== Problem to work on ==
Those lines of the records that contain "partido" are to be located and copied.

----- Data records

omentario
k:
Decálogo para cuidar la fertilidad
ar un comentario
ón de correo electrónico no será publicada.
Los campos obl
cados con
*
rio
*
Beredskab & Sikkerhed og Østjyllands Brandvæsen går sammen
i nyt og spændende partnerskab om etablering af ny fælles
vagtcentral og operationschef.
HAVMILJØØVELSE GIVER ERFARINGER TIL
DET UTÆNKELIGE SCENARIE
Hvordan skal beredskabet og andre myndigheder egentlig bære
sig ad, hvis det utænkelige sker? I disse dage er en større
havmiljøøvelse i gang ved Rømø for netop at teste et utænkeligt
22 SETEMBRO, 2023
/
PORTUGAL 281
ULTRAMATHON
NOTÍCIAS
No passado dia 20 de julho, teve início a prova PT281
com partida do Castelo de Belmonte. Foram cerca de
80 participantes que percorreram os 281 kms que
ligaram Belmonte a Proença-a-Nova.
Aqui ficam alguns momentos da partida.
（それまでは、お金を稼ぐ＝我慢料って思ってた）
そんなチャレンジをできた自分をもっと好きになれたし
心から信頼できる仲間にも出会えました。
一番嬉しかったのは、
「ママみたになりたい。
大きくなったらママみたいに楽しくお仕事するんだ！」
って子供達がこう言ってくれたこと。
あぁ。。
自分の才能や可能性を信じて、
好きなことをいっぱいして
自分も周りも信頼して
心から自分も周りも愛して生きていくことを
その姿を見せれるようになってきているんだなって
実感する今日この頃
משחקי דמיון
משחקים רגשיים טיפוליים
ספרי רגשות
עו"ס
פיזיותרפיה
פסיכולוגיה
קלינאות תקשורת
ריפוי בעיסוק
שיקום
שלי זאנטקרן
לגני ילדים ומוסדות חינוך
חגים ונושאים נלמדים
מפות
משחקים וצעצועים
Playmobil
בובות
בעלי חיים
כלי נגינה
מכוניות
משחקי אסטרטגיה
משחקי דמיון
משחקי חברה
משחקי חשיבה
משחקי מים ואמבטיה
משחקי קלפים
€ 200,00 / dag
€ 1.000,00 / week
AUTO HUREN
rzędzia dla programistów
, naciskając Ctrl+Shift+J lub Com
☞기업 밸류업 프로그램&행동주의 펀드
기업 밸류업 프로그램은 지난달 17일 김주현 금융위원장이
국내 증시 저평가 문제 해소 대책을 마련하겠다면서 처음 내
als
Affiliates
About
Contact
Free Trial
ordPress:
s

----------
----- Data records

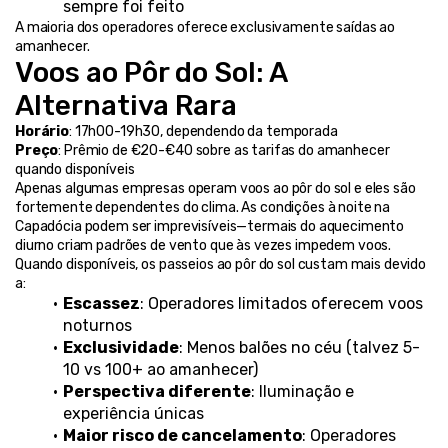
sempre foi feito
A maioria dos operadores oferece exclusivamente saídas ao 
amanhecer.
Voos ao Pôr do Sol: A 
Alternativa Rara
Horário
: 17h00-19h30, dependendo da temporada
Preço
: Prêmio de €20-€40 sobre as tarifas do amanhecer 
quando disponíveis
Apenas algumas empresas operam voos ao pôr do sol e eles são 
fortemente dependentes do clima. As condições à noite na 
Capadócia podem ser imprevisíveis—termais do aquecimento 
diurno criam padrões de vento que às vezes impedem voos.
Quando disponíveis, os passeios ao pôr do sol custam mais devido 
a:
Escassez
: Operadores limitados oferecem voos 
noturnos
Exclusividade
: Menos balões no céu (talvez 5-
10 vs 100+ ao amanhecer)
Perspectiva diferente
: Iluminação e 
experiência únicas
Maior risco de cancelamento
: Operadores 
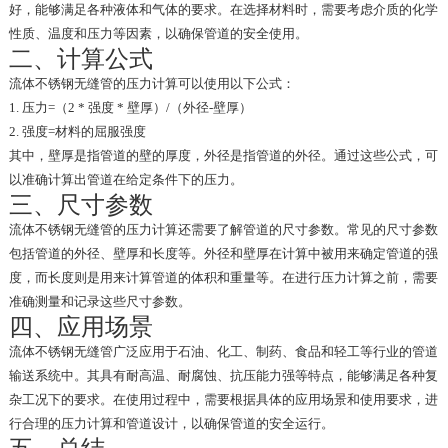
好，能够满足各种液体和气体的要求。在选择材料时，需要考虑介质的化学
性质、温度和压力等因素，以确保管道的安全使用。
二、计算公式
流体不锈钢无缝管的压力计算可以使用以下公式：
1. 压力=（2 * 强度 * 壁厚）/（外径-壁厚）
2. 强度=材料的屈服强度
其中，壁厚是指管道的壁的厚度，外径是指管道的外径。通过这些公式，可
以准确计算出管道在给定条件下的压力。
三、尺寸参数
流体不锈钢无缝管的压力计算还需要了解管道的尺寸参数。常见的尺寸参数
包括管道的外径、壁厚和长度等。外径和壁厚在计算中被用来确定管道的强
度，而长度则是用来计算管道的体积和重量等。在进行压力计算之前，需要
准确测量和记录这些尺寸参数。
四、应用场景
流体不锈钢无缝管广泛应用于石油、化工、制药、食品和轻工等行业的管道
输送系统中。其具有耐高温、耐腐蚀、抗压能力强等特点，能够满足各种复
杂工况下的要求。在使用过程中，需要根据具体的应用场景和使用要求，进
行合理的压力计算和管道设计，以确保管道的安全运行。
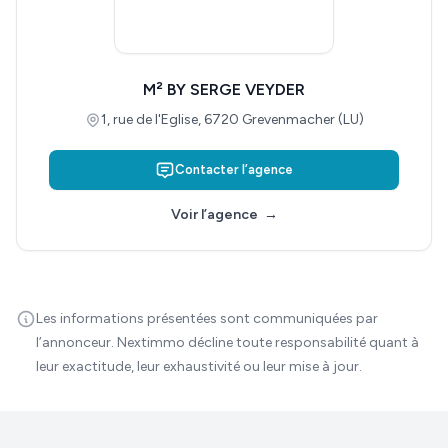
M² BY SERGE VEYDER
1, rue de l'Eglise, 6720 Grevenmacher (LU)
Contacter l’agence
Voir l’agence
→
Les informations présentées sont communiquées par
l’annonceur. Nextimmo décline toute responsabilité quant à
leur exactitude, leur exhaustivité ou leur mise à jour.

----------
----- Data records

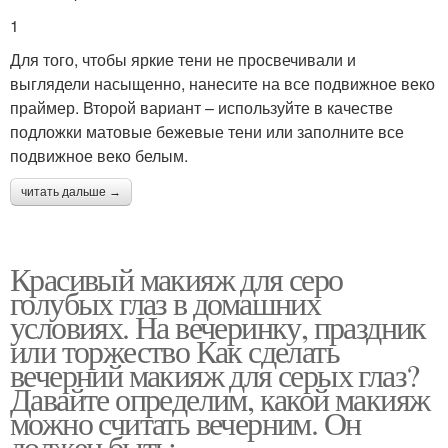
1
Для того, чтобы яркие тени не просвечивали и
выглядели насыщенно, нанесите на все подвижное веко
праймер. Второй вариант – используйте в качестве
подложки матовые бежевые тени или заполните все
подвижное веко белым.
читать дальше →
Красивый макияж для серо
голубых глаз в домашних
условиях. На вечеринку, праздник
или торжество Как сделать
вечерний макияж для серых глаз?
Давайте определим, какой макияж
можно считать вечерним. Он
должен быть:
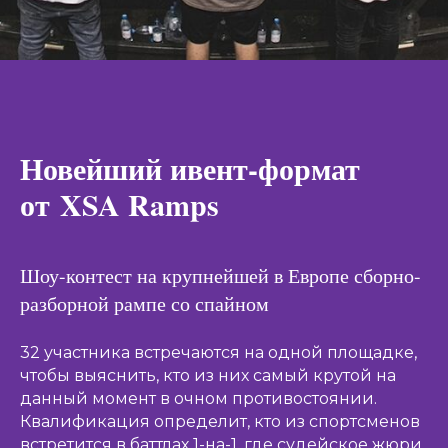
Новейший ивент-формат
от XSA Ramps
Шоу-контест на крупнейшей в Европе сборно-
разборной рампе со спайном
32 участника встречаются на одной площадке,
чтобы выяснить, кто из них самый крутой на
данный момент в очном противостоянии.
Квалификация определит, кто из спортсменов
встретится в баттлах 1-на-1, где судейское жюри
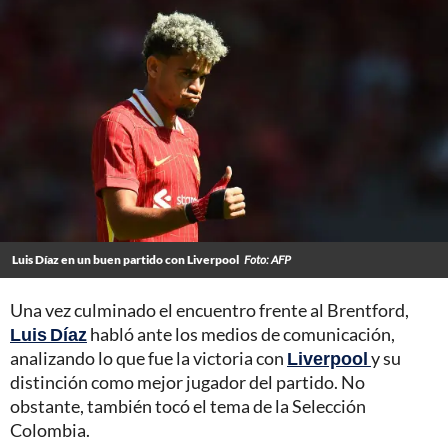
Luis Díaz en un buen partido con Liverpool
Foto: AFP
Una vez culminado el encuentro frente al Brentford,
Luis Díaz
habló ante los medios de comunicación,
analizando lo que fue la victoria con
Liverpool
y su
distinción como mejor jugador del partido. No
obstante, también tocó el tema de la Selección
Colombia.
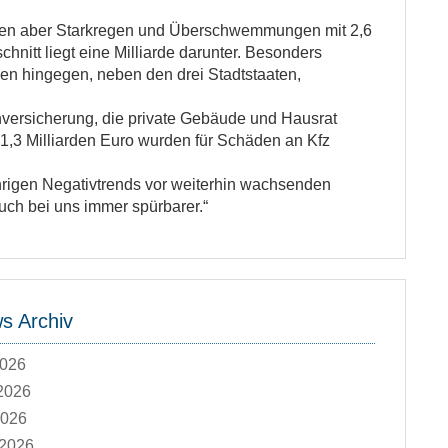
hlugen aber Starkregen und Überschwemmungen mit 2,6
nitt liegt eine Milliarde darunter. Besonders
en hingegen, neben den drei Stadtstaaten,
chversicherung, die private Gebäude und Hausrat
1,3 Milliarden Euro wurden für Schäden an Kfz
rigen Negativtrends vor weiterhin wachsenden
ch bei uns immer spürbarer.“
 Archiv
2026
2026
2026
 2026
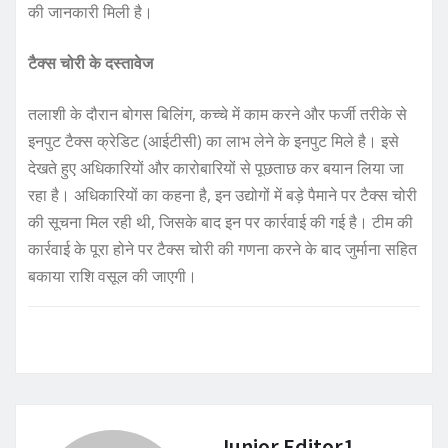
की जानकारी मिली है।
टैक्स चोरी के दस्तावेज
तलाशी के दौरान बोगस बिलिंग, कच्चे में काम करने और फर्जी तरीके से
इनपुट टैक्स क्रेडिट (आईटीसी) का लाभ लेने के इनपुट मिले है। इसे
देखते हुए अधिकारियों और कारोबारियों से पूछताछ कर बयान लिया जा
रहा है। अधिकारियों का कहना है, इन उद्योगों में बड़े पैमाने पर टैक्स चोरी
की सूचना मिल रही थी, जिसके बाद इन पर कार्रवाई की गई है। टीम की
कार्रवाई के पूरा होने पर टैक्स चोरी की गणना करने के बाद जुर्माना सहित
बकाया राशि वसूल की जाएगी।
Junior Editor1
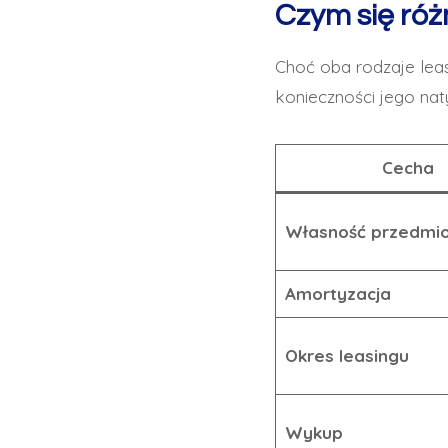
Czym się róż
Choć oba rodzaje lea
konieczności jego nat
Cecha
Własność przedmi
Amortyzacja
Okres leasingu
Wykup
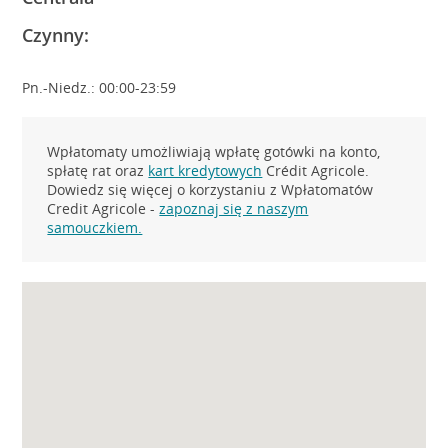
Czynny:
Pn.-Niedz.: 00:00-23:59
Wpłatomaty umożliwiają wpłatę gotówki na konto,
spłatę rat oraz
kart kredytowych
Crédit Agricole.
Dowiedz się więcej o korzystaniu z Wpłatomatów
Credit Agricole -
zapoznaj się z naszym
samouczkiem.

----------

== Exercise answer ==
Luis Díaz en un buen partido con Liverpool
distinción como mejor jugador del partido. No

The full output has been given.